Your objective:
Could you copy every line of the data that contains the word "lugar"?

Dataset entries:

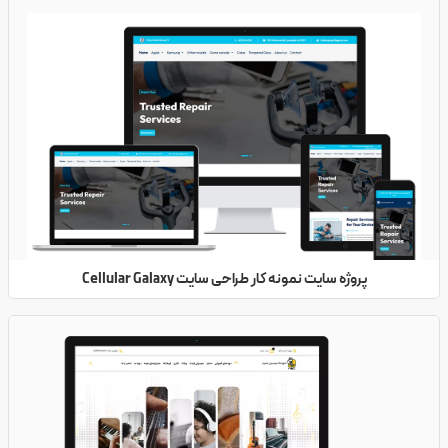
پروژه سایت نمونه کار طراحی سایت Cellular Galaxy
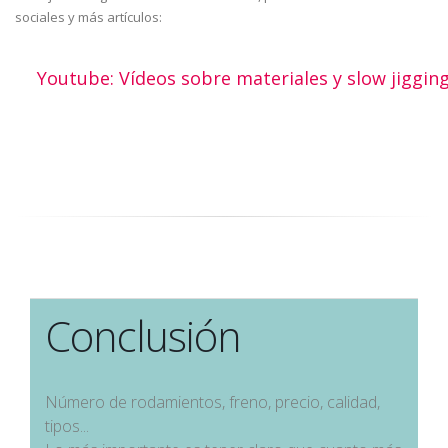
sociales y más artículos:
Youtube: Vídeos sobre materiales y slow jiggin
Conclusión
Número de rodamientos, freno, precio, calidad,
tipos...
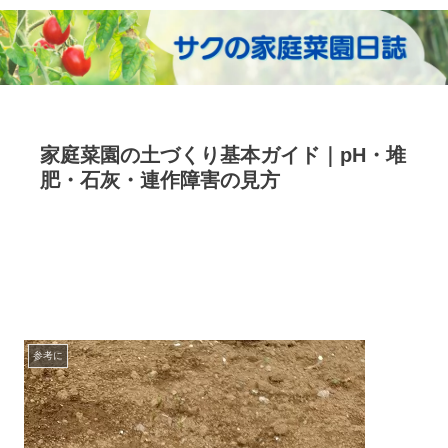
家庭菜園の土づくり基本ガイド｜pH・堆
肥・石灰・連作障害の見方
参考に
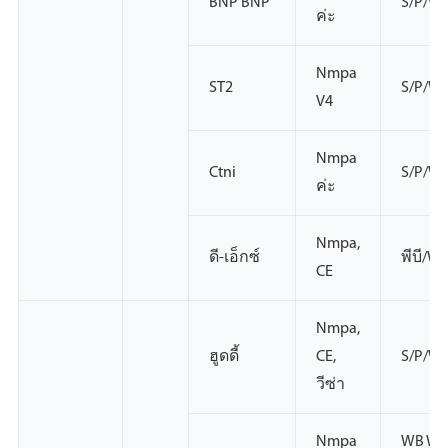
BNP BNP
S/P/W
ค่ะ
Nmpa
ST2
S/P/W
V4
Nmpa
Ctni
S/P/W
ค่ะ
Nmpa,
ดี-เอ็กซ์
พีบี/W
CE
Nmpa,
ฮูดดี้
CE,
S/P/W
วีซ่า
Nmpa
WB W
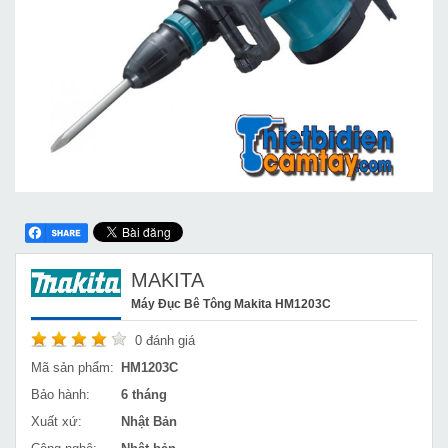
MAKITA
Máy Đục Bê Tông Makita HM1203C
0
đánh giá
Mã sản phẩm:
HM1203C
Bảo hành:
6 tháng
Xuất xứ:
Nhật Bản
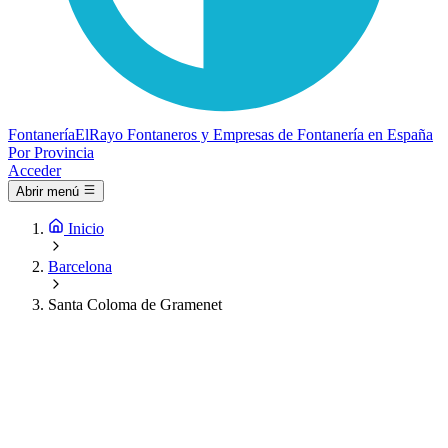
Fontanería
ElRayo
Fontaneros y Empresas de Fontanería en España
Por Provincia
Acceder
Abrir menú
Inicio
Barcelona
Santa Coloma de Gramenet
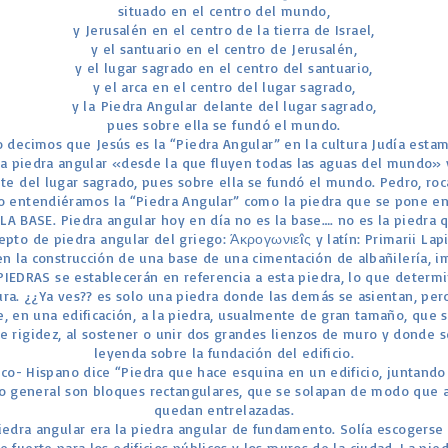
situado en el centro del mundo,
y Jerusalén en el centro de la tierra de Israel,
y el santuario en el centro de Jerusalén,
y el lugar sagrado en el centro del santuario,
y el arca en el centro del lugar sagrado,
y la Piedra Angular delante del lugar sagrado,
pues sobre ella se fundó el mundo.
o decimos que Jesús es la “Piedra Angular” en la cultura Judía esta
la piedra angular «desde la que fluyen todas las aguas del mundo» 
te del lugar sagrado, pues sobre ella se fundó el mundo. Pedro, roca
 entendiéramos la “Piedra Angular” como la piedra que se pone en 
LA BASE. Piedra angular hoy en día no es la base…. no es la piedra 
ncepto de piedra angular del griego: Άκρογωνιεîς y latín: Primarii Lapi
n la construcción de una base de una cimentación de albañilería, i
PIEDRAS se establecerán en referencia a esta piedra, lo que determi
ura. ¿¿Ya ves?? es solo una piedra donde las demás se asientan, per
e, en una edificación, a la piedra, usualmente de gran tamaño, que 
e rigidez, al sostener o unir dos grandes lienzos de muro y donde s
leyenda sobre la fundación del edificio.
lico- Hispano dice “Piedra que hace esquina en un edificio, juntand
lo general son bloques rectangulares, que se solapan de modo que
quedan entrelazadas.
piedra angular era la piedra angular de fundamento. Solía escogerse
 fuerte para los edificios públicos y los muros de la ciudad. La pie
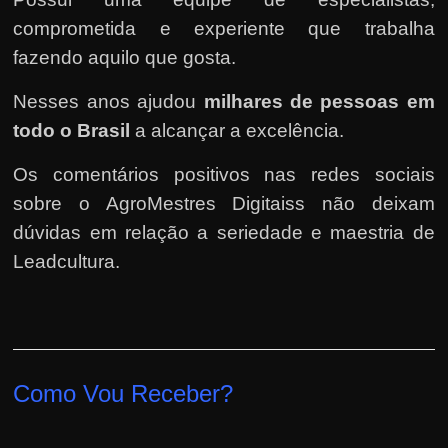
comprometida e experiente que trabalha
fazendo aquilo que gosta.
Nesses anos ajudou
milhares de pessoas em
todo o Brasil
a alcançar a excelência.
Os comentários positivos nas redes sociais
sobre o AgroMestres Digitaiss não deixam
dúvidas em relação a seriedade e maestria de
Leadcultura.
Como Vou Receber?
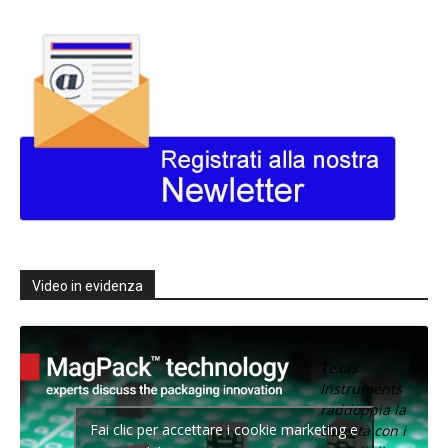
Video in evidenza
Texas
Instruments
raddoppia la
Fai clic per accettare i cookie marketing e
densità con i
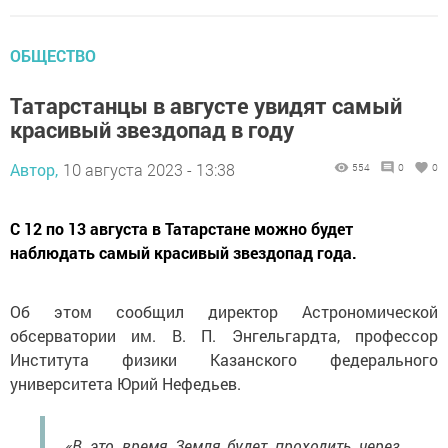
ОБЩЕСТВО
Татарстанцы в августе увидят самый
красивый звездопад в году
Автор,
10 августа 2023 - 13:38
554
0
0
С 12 по 13 августа в Татарстане можно будет
наблюдать самый красивый звездопад года.
Об этом сообщил директор Астрономической
обсерватории им. В. П. Энгельгардта, профессор
Института физики Казанского федерального
университета Юрий Нефедьев.
«В это время Земля будет проходить через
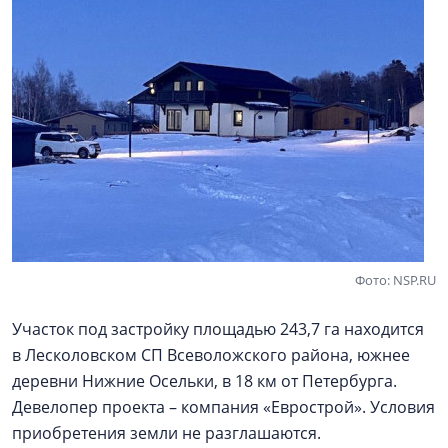
Фото: NSP.RU
Участок под застройку площадью 243,7 га находится
в Лесколовском СП Всеволожского района, южнее
деревни Нижние Осельки, в 18 км от Петербурга.
Девелопер проекта – компания «Еврострой». Условия
приобретения земли не разглашаются.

Solution:
y el lugar sagrado en el centro del santuario,
y el arca en el centro del lugar sagrado,
y la Piedra Angular delante del lugar sagrado,
te del lugar sagrado, pues sobre ella se fundó el mundo. Pedro, roca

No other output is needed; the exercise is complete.